Excité, il gueulait: « Un fléau, le chaos des chaos, ce sera terrible ! C’était prévu, mes bon amis”, cria-il à s’époumoner. Un soulon applaudit à tout rompre et bava longuement. Quelques joyeux lascars, des zoot-suits, formèrent une sorte de cordon policier autour de nous. Protection bienvenue. « Rendons-nous tous à l’église la plus proche et allons nous recueillir, oui, nous préparer, nous devons être capables d’affronter la terrible géhenne qui va s’abattre sur nous tous misérables pécheurs ! » Notre Gérard, sorte de faux-curé, pas trop futé, innocent moqué, se mit en frais d’organiser subito-pronto une petite troupe de brigadiers dévoués. « Allons tous à l’église Madone Della Difesia, rue Henri-Julien, c’est la moins loin des églises » .

 

Notre vagabond, ça tombait bien, avait toujours souhaité, rêvé, d’être un « important ». C’était son jour. Gérard entonna: « Bande de chanceux, vous serez libres, vous êtes les élus de Dieu, les « nommés », les apôtres du quartier Villeray. Un prêtre va nous instruire. Pour « une » mission grave. Nous partirons en croisade à travers la ville, le pays et, pourquoi pas, le monde entier en commençant par l’Occident. Remerciez le ciel ! »

 

Sur ces mots, c’est la police qui surgit soudainement et installa Gérard, notre cher prophète moqué, sur le siège-arrière de leur voiture. Et hop !, voyage gratis au poste, en cellule pour “dégrisement” !

 

Nous étions retournés à notre joute de « Drapeau » dans la ruelle quand, une heure plus tard, surprise, revoilà notre bonhomme de retour. Libre comme l’air. On l’entoura. Il était tout changé. Un visage grave. La mine d’un conspirateur. Il jouait le mystère. Le complot grave. Une responsabilité inouïe. Avec des mots du genre : ça va barder. Ca va tomber.

 

On rigolait dans son dos.
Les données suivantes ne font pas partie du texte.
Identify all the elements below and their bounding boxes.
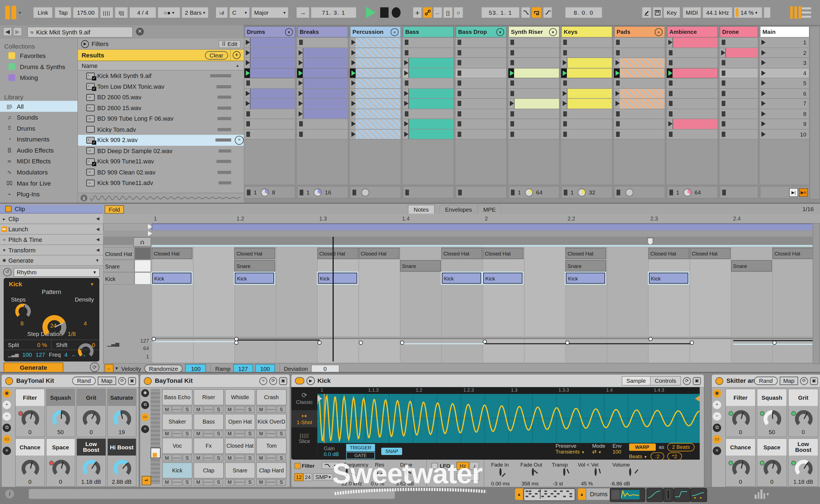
clip-slot[interactable]: 1 [760,38,809,48]
track-status-cell[interactable] [350,186,401,198]
res-value[interactable]: 0.0 % [371,481,384,487]
midi-note-kick[interactable]: Kick [483,273,522,284]
macro-knob[interactable] [22,460,39,477]
tempo-field[interactable]: 175.00 [73,7,99,18]
midi-note[interactable]: Closed Hat [648,248,689,259]
punch-out-button[interactable]: ○ [453,7,463,18]
macro-value[interactable]: 19 [107,429,136,435]
pad-play-button[interactable] [203,406,213,412]
clip-slot[interactable] [614,38,665,48]
clip-slot[interactable] [403,58,454,68]
filter-smp-select[interactable]: SMP▼ [313,473,333,480]
drum-pad-riser[interactable]: RiserMS [193,389,224,413]
clip-slot[interactable] [403,99,454,109]
track-header[interactable]: Main [760,26,809,37]
warp-button[interactable]: WARP [629,443,656,450]
pad-mute-button[interactable]: M [162,430,172,437]
volume-knob[interactable] [629,468,632,476]
pad-solo-button[interactable]: S [214,406,224,412]
clip-overview-expand-button[interactable]: ▲ [515,488,523,500]
track-status-cell[interactable]: 116 [297,186,349,198]
macro-value[interactable]: 0 [77,429,105,435]
macro-knob[interactable] [113,460,131,477]
clip-slot[interactable] [403,129,454,140]
clip-slot[interactable] [614,109,665,119]
track-header[interactable]: Keys [561,26,612,37]
pad-play-button[interactable] [172,479,182,485]
macro-squash[interactable]: Squash50 [46,389,75,437]
ableton-logo-icon[interactable] [5,6,18,21]
remove-icon[interactable]: − [713,412,721,421]
drum-pad-open-hat[interactable]: Open HatMS [225,414,255,437]
hot-swap-play-icon[interactable]: ▶ [307,377,315,385]
hot-swap-icon[interactable]: ⟳ [118,377,126,385]
freq-left-arrow-icon[interactable]: ← [71,351,77,358]
clip-slot[interactable] [297,68,349,78]
device-thumbnail-3[interactable] [663,488,674,502]
pad-solo-button[interactable]: S [214,454,224,461]
macro-value[interactable]: 0 [46,478,75,485]
clip-slot[interactable] [508,48,560,58]
clip-slot[interactable] [667,48,718,58]
track-status-cell[interactable] [455,186,507,198]
clip-slot[interactable] [561,38,612,48]
loop-brace[interactable] [151,224,815,231]
macro-view-icon[interactable]: ▭ [2,435,11,444]
pad-play-button[interactable] [203,430,213,437]
scrub-area-1[interactable] [103,231,814,237]
env-value[interactable]: 100 [612,449,622,454]
track-stop-button[interactable] [247,189,251,195]
grid-resolution-value[interactable]: 1/16 [803,206,814,212]
clip-slot[interactable] [350,58,401,68]
clip-slot[interactable] [455,78,507,88]
clip-slot[interactable] [297,129,349,140]
pad-play-button[interactable] [235,479,245,485]
clip-section-launch[interactable]: ⏩Launch◀ [0,224,103,235]
clip-slot[interactable] [244,48,296,58]
pad-solo-button[interactable]: S [214,430,224,437]
clip-slot[interactable]: 2 [760,48,809,58]
drum-pad-voc[interactable]: VocMS [162,438,192,461]
clip-slot[interactable] [350,109,401,119]
lfo-sync-button[interactable]: ♪ [470,462,479,470]
capture-midi-button[interactable]: ← [433,7,442,18]
track-header[interactable]: Bass [403,26,454,37]
macro-value[interactable]: 1.18 dB [789,478,818,485]
snapshot-icon[interactable]: ⧉ [713,424,721,432]
clip-slot[interactable] [244,58,296,68]
regenerate-icon[interactable]: ↺ [3,268,11,276]
clip-slot[interactable]: 3 [760,58,809,68]
clip-slot[interactable] [350,48,401,58]
clip-slot[interactable] [667,58,718,68]
clip-slot[interactable]: 6 [760,88,809,99]
macro-knob[interactable] [52,460,70,477]
note-row-key[interactable] [134,272,151,285]
track-status-cell[interactable]: ▶|▶≡ [760,186,809,198]
clip-slot[interactable] [508,119,560,129]
add-icon[interactable]: + [713,401,721,409]
clip-section-toggle-icon[interactable]: ◀ [96,237,99,242]
beat-ruler[interactable]: 11.21.31.422.22.32.4 [103,214,820,224]
output-routing-icon[interactable]: ⏯ [142,476,151,485]
pad-mute-button[interactable]: M [256,479,266,485]
clip-slot[interactable] [297,58,349,68]
macro-value[interactable]: 0 [789,429,818,435]
sample-start-marker[interactable] [324,394,325,443]
pad-mute-button[interactable]: M [225,430,235,437]
track-header[interactable]: Breaks [297,26,349,37]
output-meter-icon[interactable] [755,490,765,499]
track-stop-button[interactable] [670,189,673,195]
clip-slot[interactable] [244,119,296,129]
clip-slot[interactable] [614,88,665,99]
clip-slot[interactable] [720,78,758,88]
drum-pad-closed-hat[interactable]: Closed HatMS [225,438,255,461]
clip-slot[interactable] [508,109,560,119]
map-button[interactable]: Map [97,377,116,385]
loop-mode-value[interactable]: ⇄ ▼ [592,449,605,454]
fade-in-value[interactable]: 0.00 ms [491,481,509,487]
snapshot-icon[interactable]: ⧉ [2,424,11,432]
macro-value[interactable]: 0 [16,478,44,485]
warp-length-value[interactable]: 2 Beats [667,443,695,451]
clip-slot[interactable] [561,58,612,68]
macro-knob[interactable] [795,460,813,477]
En choeur, nous tous : « Gérard, raconte-nous , parle-nous, on est mené part qui, ça va surgir d’où ? » Il n’ouvrait pas le bec, à part pour grogner des borborygmes inaudibles, des menaces troubles, des secrets bafouillés.

 

Étonnés, médusés, paralysés, voilà que s’amène soudain au bout de la ruelle une longue camionnette peinte en un blanc aveuglant. Le véhicule fait une entrée lente comme distante. Stop. Les portières arrière s’ouvrent. Deux gaillards dans un uniforme rouge et blanc en sortent. L’un des deux, avec un sourire aimable, tonne d’une voix claironnante: “Mes jeunes amis, embarquez tous, depuis le temps que vous désirez jouer un rôle dans notre société, voici enfin la grande occasion, montez sans crainte. Vous avez un avenir. »

 

Roland, notre chef naturel, y grimpe. Nous y encourage. « J’ai confiance. » Il fait des gestes graves. Il sait donc des choses. On y grimpe un à un.

 

Ça roule. On regarde par les vitres du camion qui défilent rapidement, nos rues et ruelles familières, puis des usines, des lots d’édifices inconnus de nous les gamins, des champs vacants, des terres en jachère en des banlieues inconnues, un immense boisé, une longue rivière…Diable, on nous déporte ? Non, arrête brusque. De vastes terrain marécageux et, tout au fond, une sorte de très vieux couvent. En sort quelques grosses et bizarres bonnes-femmes vêtues de bizarres soutanes d’une couleur imprécise, d’un violet comme jaunissant !

 

Ces matrones aux visages sombres sont munies de long fouet et on peut distinguer qui pendent à leur ceinturon, des révolvers. On ne rit plus ! Une fois installés de force, avec fouet qui cognent aux chevilles, chacun a droit à une sorte d’étroite cellule austère et froide, alors on mieux : On nous a mis en prison. C’est une école de réforme ? Nous ne sommes que de vulgaires délinquants, des « dangers publics » quoi. Notre brave Roland, devenu chef ébranlé et impuissant désormais, fut amené et puis, vitement, ramené avec… lui ! Oui, lui, Gérard l’ex-hobo.

 

Quelle métamorphose ! Le voilà complètement un autre. Méconnaissable vraiment. Une sorte de miracle. Entouré, respecté, il est devenu une sorte de grand seigneur, il donne des ordres secrets aux oreilles de sbires obéissants.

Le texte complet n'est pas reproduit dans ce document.